La suite du service de Bollinger l’intégra au détachement du Air Transport Command placé sous l’autorité du colonel Bernt Balchen, opérant depuis la base de Leuchars, en Écosse. Il s’agissait de missions murmurées plus que consignées : des vols délibérément discrets, effectués le plus souvent à bord d’appareils peints d’un gris civil, sans insigne ni éclat militaire, et officiellement destinés au transport de cargaisons industrielles. En vérité, ces soutes silencieuses abritaient fréquemment des agents de la résistance, des documents de renseignement, ou d’autres chargements que l’histoire ne nomma jamais tout haut.

Si les de Havilland Mosquito furent parfois employés au sein du détachement, Bollinger, pour sa part, ne joua aucun rôle opérationnel lié à leurs sorties.

L’épisode le plus marquant de son parcours survint le 20 septembre 1944, lors d’une mission de ravitaillement destinée à la résistance norvégienne. Le largage accompli, l’avion fut soudain trahi par ses propres entrailles : une avarie moteurle contraignit à dérouter vers Mourmansk. Volant à basse altitude, il longea sans le savoir l’ombre d’un titan d’acier, le cuirassé soviétique Arkhangelsk, alors amarré dans les eaux arctiques.
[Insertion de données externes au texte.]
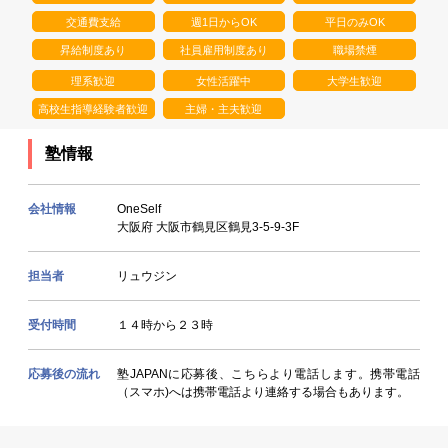
交通費支給
週1日からOK
平日のみOK
昇給制度あり
社員雇用制度あり
職場禁煙
理系歓迎
女性活躍中
大学生歓迎
高校生指導経験者歓迎
主婦・主夫歓迎
塾情報
会社情報
OneSelf
大阪府 大阪市鶴見区鶴見3-5-9-3F
担当者
リュウジン
受付時間
１４時から２３時
応募後の流れ
塾JAPANに応募後、こちらより電話します。携帯電話
（スマホ)へは携帯電話より連絡する場合もあります。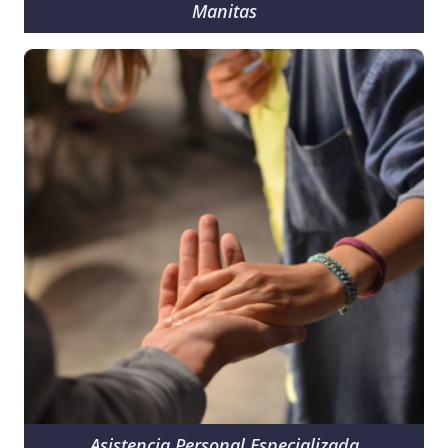
Manitas
Asistencia Personal Especializada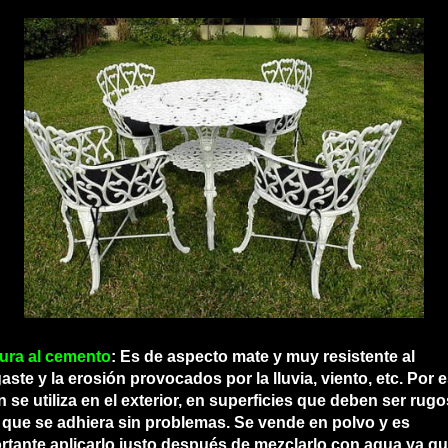
tura al cemento
: Es de aspecto mate y muy resistente al
aste y la erosión provocados por la lluvia, viento, etc. Por e
n se utiliza en el exterior, en superficies que deben ser rug
 que se adhiera sin problemas. Se vende en polvo y es
rtante aplicarlo justo después de mezclarlo con agua ya q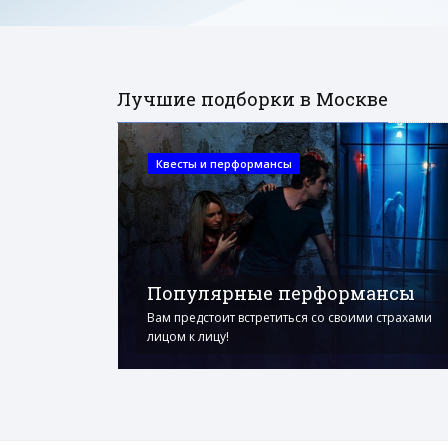
Лучшие подборки в Москве
Квесты и перформансы
Популярные перформансы
Вам предстоит встретиться со своими страхами
лицом к лицу!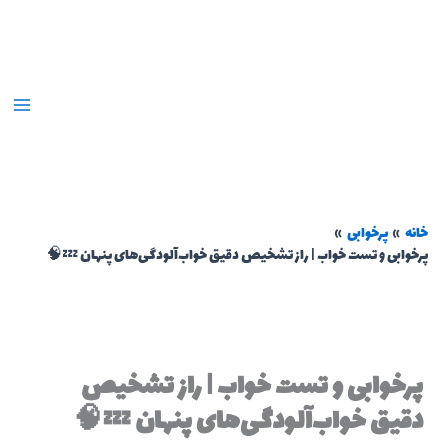
رش
ه
حتوا
خانه
پرخوابی
پرخوابی و تست خواب | راز تشخیص دقیق خواب‌آلودگی‌های پنهان 💤🧠
پرخوابی و تست خواب | راز تشخیص
دقیق خواب‌آلودگی‌های پنهان 💤🧠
Pris pour un appareil ennemi, l’avion fut criblé d’obus par les batteries du navire.

Le pilote, le lieutenant-colonel Allen, tomba, foudroyé. Bollinger et l’équipage survivant se livrèrent au seul recours qu’il leur restait : le parachute. Descendus dans la nuit polaire, ils furent internés deux semaines par les autorités soviétiques avant d’être finalement rapatriés. Leur retour se fit par la mer, via la Royal Navy, puis par les Shetland et les Shetland Isles, avant de regagner le sol allié par les Shetland Isles et les détroits qui les séparent du continent.

Enfin, Bollinger revint au monde libre par les îles Shetland, escorté par la mer du Nord, selon les voies maritimes assurées par la Royal Navy.

Bollinger survécut à la guerre.

Sources et références

  • Special Orders, Station 179 (Harrington), mai–août 1944 — affectations temporaires, promotions et transferts concernant W. L. Bollinger.

  • Registres d’équipage et résumés de participation aux missions du 801st/492nd Bomb Group, dits Carpetbaggers, incluant les rosters et les comptes rendus d’engagement opérationnel.

  • Archives de l’European Wing, Air Transport Command — notamment les opérations menées depuis Leuchars, sous le commandement du colonel Bernt Balchen.

  • Rapports officiels et documents d’analyse relatifs à l’incident de Mourmansk, survenu le 20 septembre 1944, parfois désigné comme l’incident de l’Arkhangelsk.

  • Documents de mission du B-24 Worry Bird, couvrant la nuit du 27 au 28 avril 1944, attestant de l’absence pour maladie de W. L. Bollinger et de son remplacement in extremis par le sergent Cyril Mooney.

  • Dossiers de recherche privés : journaux de vols, relevés de personnel, notes biographiques et correspondances afférentes à l’Ambrose crew, ainsi qu’aux activités conduites à Station 179 (Harrington) dans le cadre de l’approvisionnement clandestin de la résistance en France occupée.